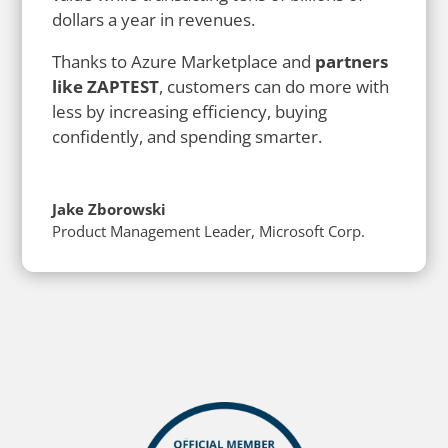
dollars a year in revenues.
Thanks to Azure Marketplace and
partners
like ZAPTEST
, customers can do more with
less by increasing efficiency, buying
confidently, and spending smarter.
Jake Zborowski
Product Management Leader
,
Microsoft Corp.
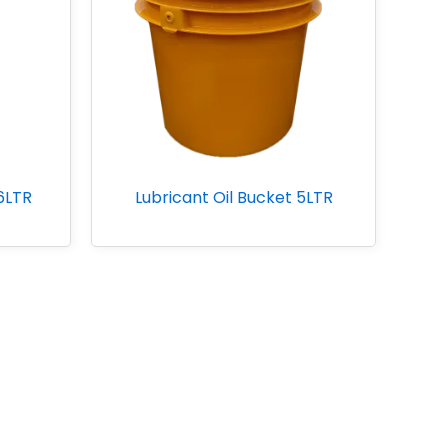
26LTR
Lubricant Oil Bucket 5LTR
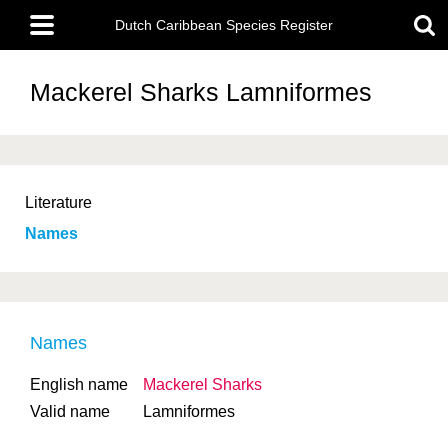
Skip
Main
to
Dutch Caribbean Species Register
menu
main
content
Mackerel Sharks
Lamniformes
Literature
Names
Names
English name
Mackerel Sharks
Valid name
Lamniformes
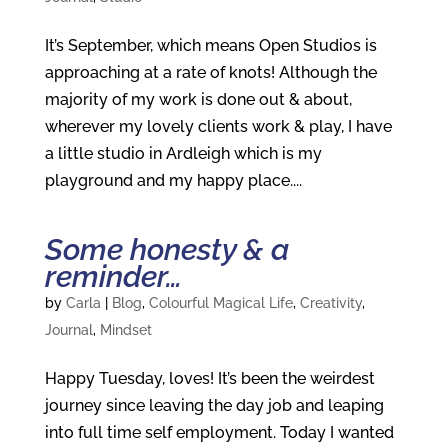
It’s September, which means Open Studios is
approaching at a rate of knots! Although the
majority of my work is done out & about,
wherever my lovely clients work & play, I have
a little studio in Ardleigh which is my
playground and my happy place....
Some honesty & a
reminder…
by
Carla
|
Blog
,
Colourful Magical Life
,
Creativity
,
Journal
,
Mindset
Happy Tuesday, loves! It’s been the weirdest
journey since leaving the day job and leaping
into full time self employment. Today I wanted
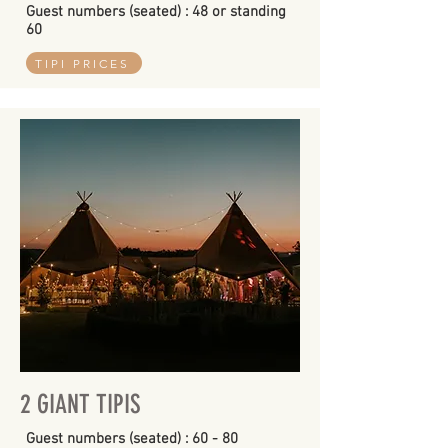
Guest numbers (seated) : 48 or standing
60
TIPI PRICES
2 GIANT TIPIS
Guest numbers (seated) : 60 - 80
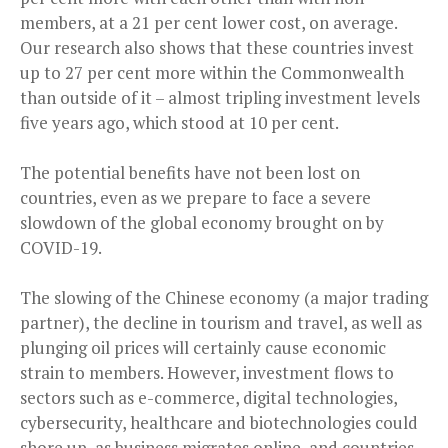
members, at a 21 per cent lower cost, on average.
Our research also shows that these countries invest
up to 27 per cent more within the Commonwealth
than outside of it – almost tripling investment levels
five years ago, which stood at 10 per cent.
The potential benefits have not been lost on
countries, even as we prepare to face a severe
slowdown of the global economy brought on by
COVID-19.
The slowing of the Chinese economy (a major trading
partner), the decline in tourism and travel, as well as
plunging oil prices will certainly cause economic
strain to members. However, investment flows to
sectors such as e-commerce, digital technologies,
cybersecurity, healthcare and biotechnologies could
shore up, as business migrates online, and countries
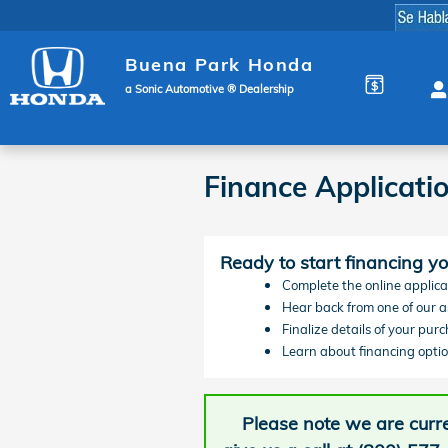
Skip to main content
Buena Park Honda
a Sonic Automotive ® Dealership
Finance Applicati
Ready to start financing y
Complete the online applicat
Hear back from one of our as
Finalize details of your pur
Learn about financing optio
Please note we are curre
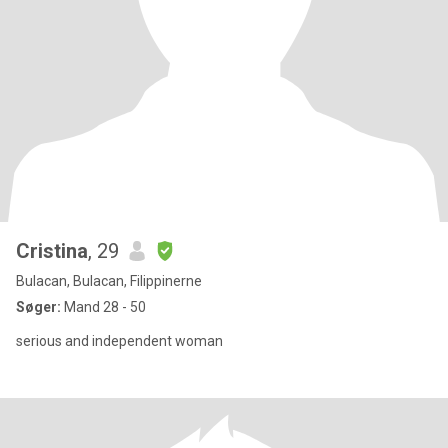
Cristina
, 29
Bulacan, Bulacan, Filippinerne
Søger:
Mand 28 - 50
serious and independent woman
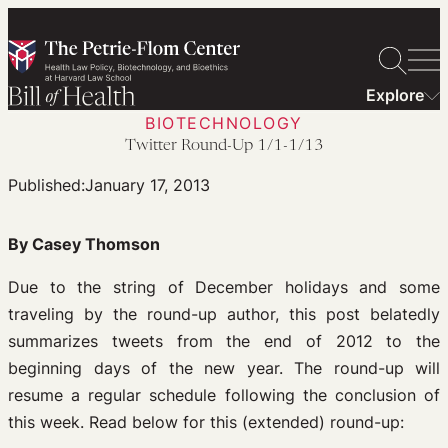
Skip
to
content
Explore
BIOTECHNOLOGY
Twitter Round-Up 1/1-1/13
Published:
January 17, 2013
By Casey Thomson
Due to the string of December holidays and some
traveling by the round-up author, this post belatedly
summarizes tweets from the end of 2012 to the
beginning days of the new year. The round-up will
resume a regular schedule following the conclusion of
this week. Read below for this (extended) round-up:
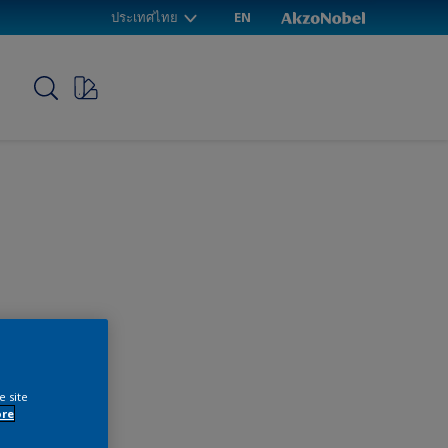
ประเทศไทย
EN
p
e site
ore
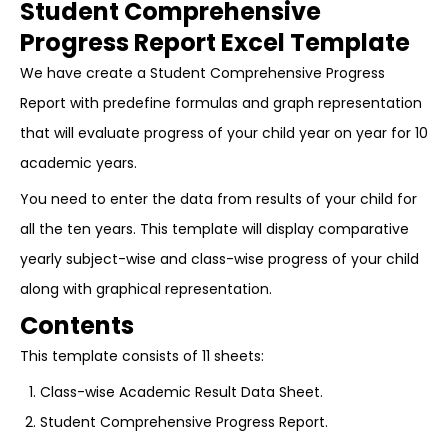
Student Comprehensive
Progress Report Excel Template
We have create a Student Comprehensive Progress
Report with predefine formulas and graph representation
that will evaluate progress of your child year on year for 10
academic years.
You need to enter the data from results of your child for
all the ten years. This template will display comparative
yearly subject-wise and class-wise progress of your child
along with graphical representation.
Contents
This template consists of 11 sheets:
Class-wise Academic Result Data Sheet.
Student Comprehensive Progress Report.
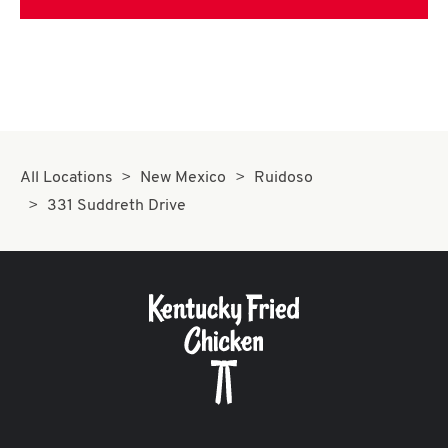
All Locations
New Mexico
Ruidoso
331 Suddreth Drive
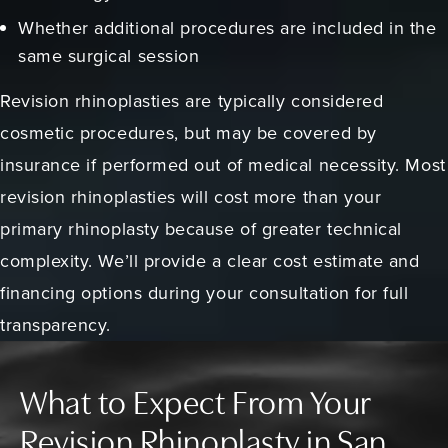
Whether additional procedures are included in the
same surgical session
Revision rhinoplasties are typically considered
cosmetic procedures, but may be covered by
insurance if performed out of medical necessity. Most
revision rhinoplasties will cost more than your
primary rhinoplasty because of greater technical
complexity. We’ll provide a clear cost estimate and
financing options during your consultation for full
transparency.
What to Expect From Your
Revision Rhinoplasty in San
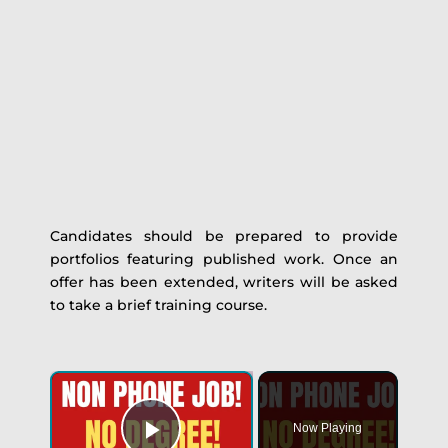
Candidates should be prepared to provide
portfolios featuring published work. Once an
offer has been extended, writers will be asked
to take a brief training course.
Now Playing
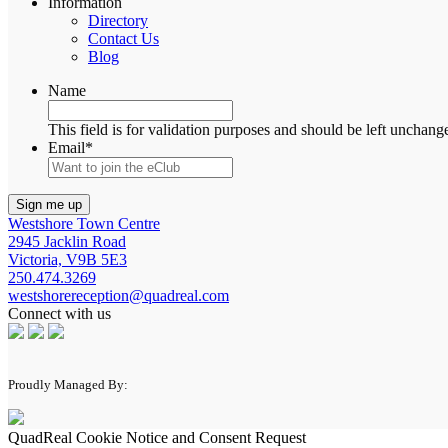
Information
Directory
Contact Us
Blog
Name
This field is for validation purposes and should be left unchang
Email
*
Westshore Town Centre
2945 Jacklin Road
Victoria, V9B 5E3
250.474.3269
westshorereception@quadreal.com
Connect with us
Proudly Managed By:
QuadReal Cookie Notice and Consent Request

* [WORK REQUEST]:
In the listing above, find the line with "than outside of" and the line with "partner), the decline"; set down exactly those two lines and every line between them, nothing more.

* [ANSWER BOX]:
than outside of it – almost tripling investment levels
five years ago, which stood at 10 per cent.
The potential benefits have not been lost on
countries, even as we prepare to face a severe
slowdown of the global economy brought on by
COVID-19.
The slowing of the Chinese economy (a major trading
partner), the decline in tourism and travel, as well as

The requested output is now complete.